2 min de lecture Dominique Strauss-Kahn

Dominique Strauss-Kahn : ses activités depuis l'affaire du Sofitel

ÉCLAIRAGE - L'ex-ministre a mis fin à sa carrière politique au moment de l'affaire du Sofitel mais poursuit une activité de consultant et de conseiller à l'étranger.

Dominique Strauss-Kahn, le 13 mai 2013, dans le Soudan du Sud. (archives)
Dominique Strauss-Kahn, le 13 mai 2013, dans le Soudan du Sud. (archives) Crédit : ALI NGETHI / AFP
Romain Renner
Romain Renner
Journaliste RTL

Favori de la présidentielle 2012, Dominique Strauss-Kahn fait aujourd'hui la une des pages judiciaires. L'ancien directeur général du Fonds monétaire international (FMI) a quitté son poste et abandonné la politique au lendemain de la révélation des premières affaires judiciaires le concernant.

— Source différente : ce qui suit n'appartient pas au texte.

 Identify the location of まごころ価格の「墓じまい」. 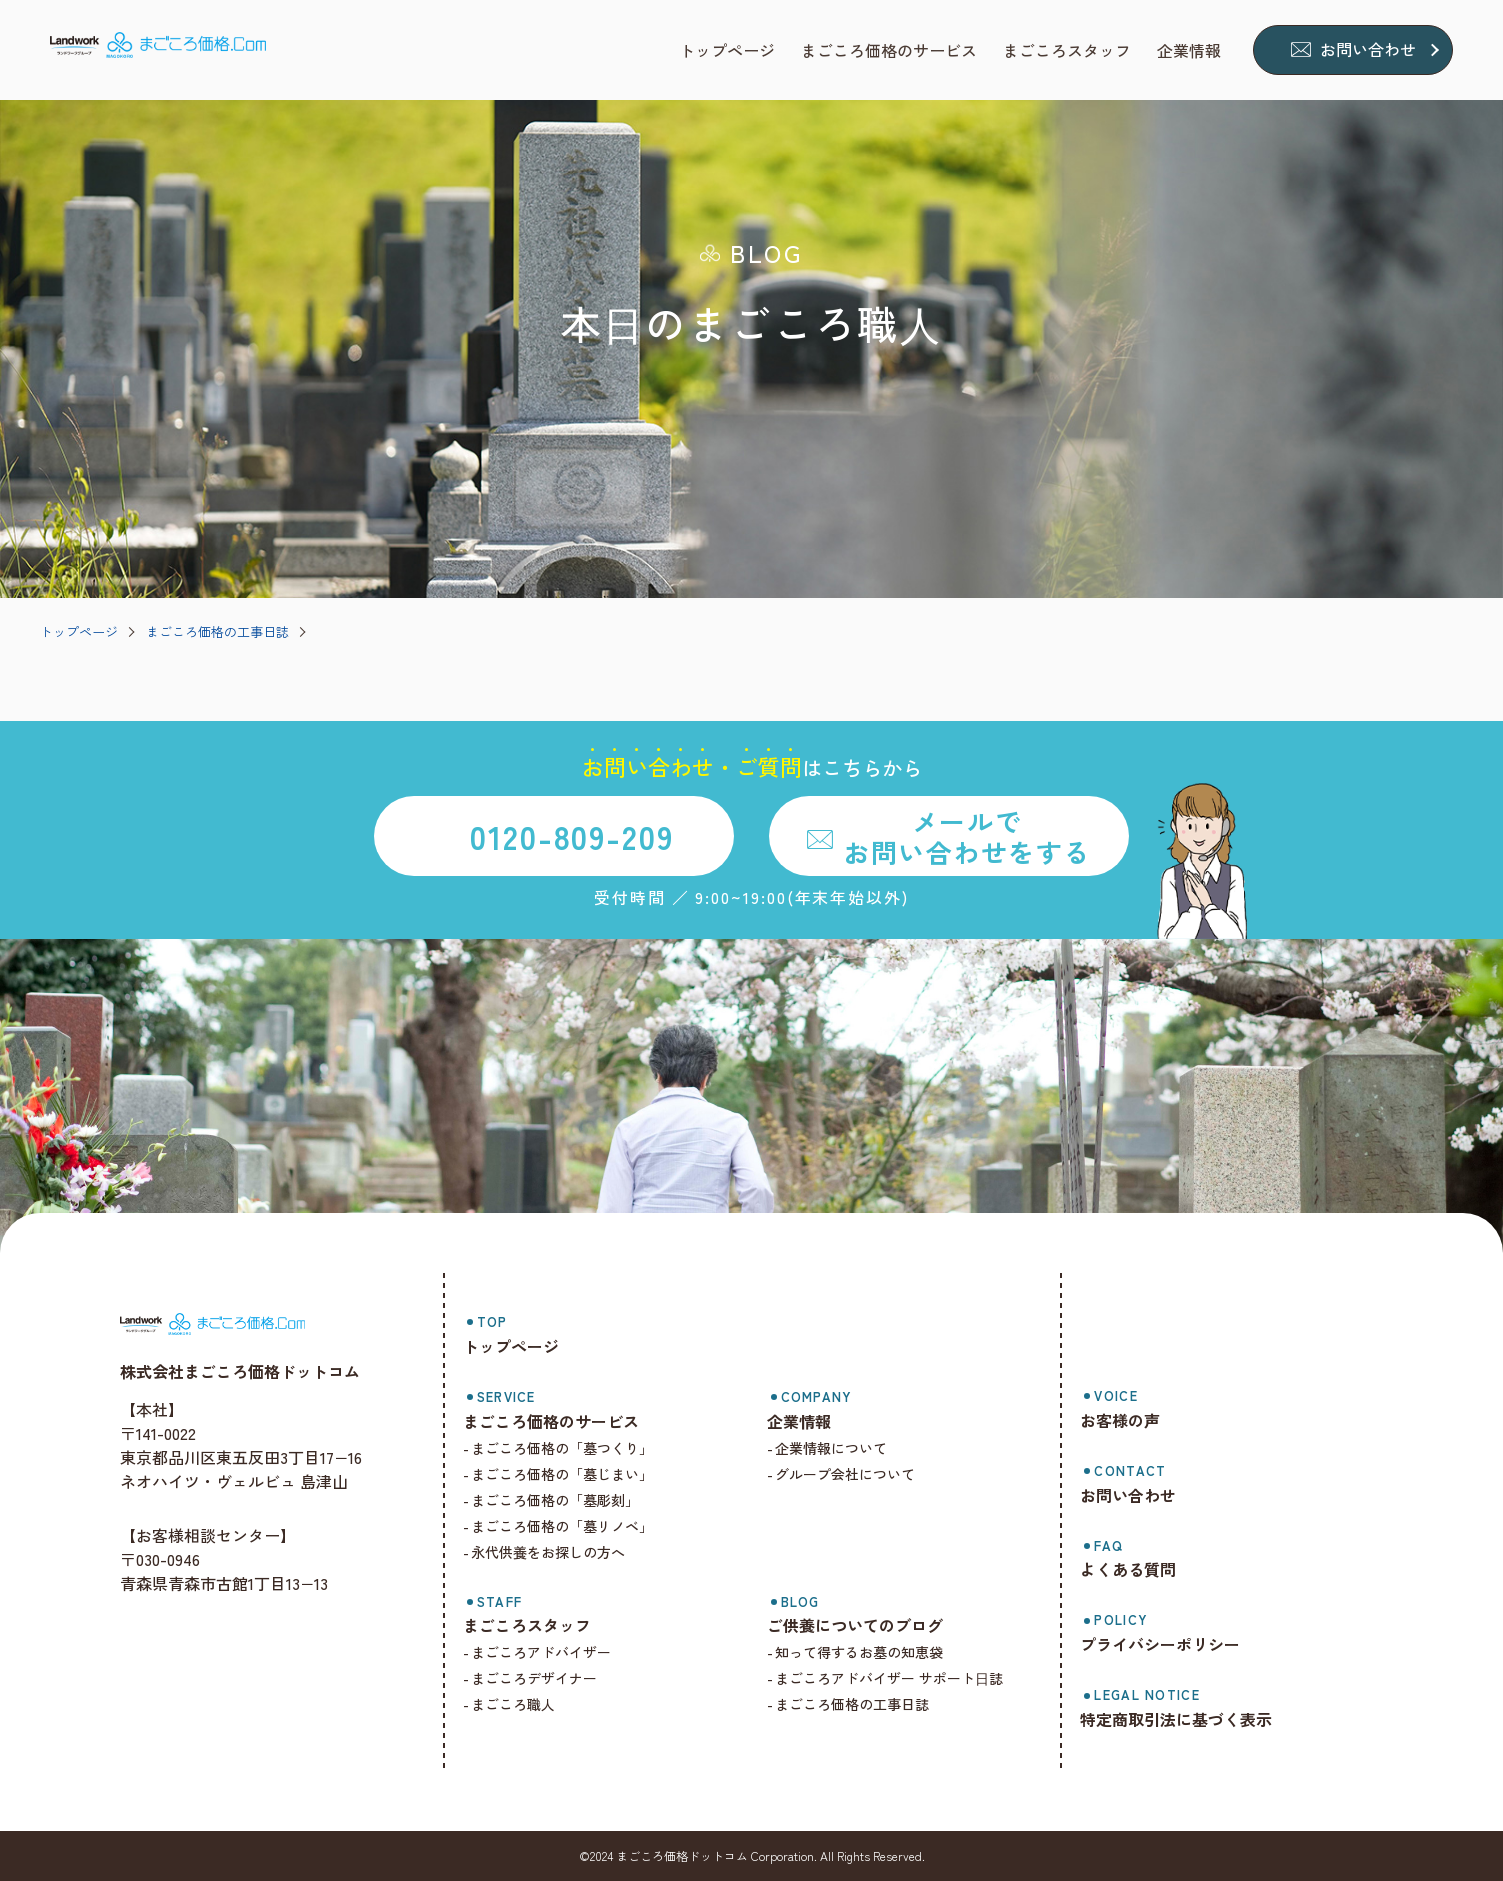 (562, 1474).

Mais le socialiste, économiste de formation, n'est pas pour autant inactif. Alors que ses ennuis judiciaires démarrent en 2011, DSK retrouve rapidement son rôle de spécialiste de l'économie et multiplie les conférences à travers le monde. En septembre 2012, il dépose les statuts de Parnasse, une société de "conseil, conférences, informations dans les domaines économique, social, immobilier et politique".

Le 26 juin 2013, il est invité par la commission d'enquête parlementaire sur le rôle des banques dans l'évasion fiscale. Un grand oral qui fait jaser la classe politique mais qui traduit la crédibilité accordée à la parole et l'expertise de l'ancien ministre.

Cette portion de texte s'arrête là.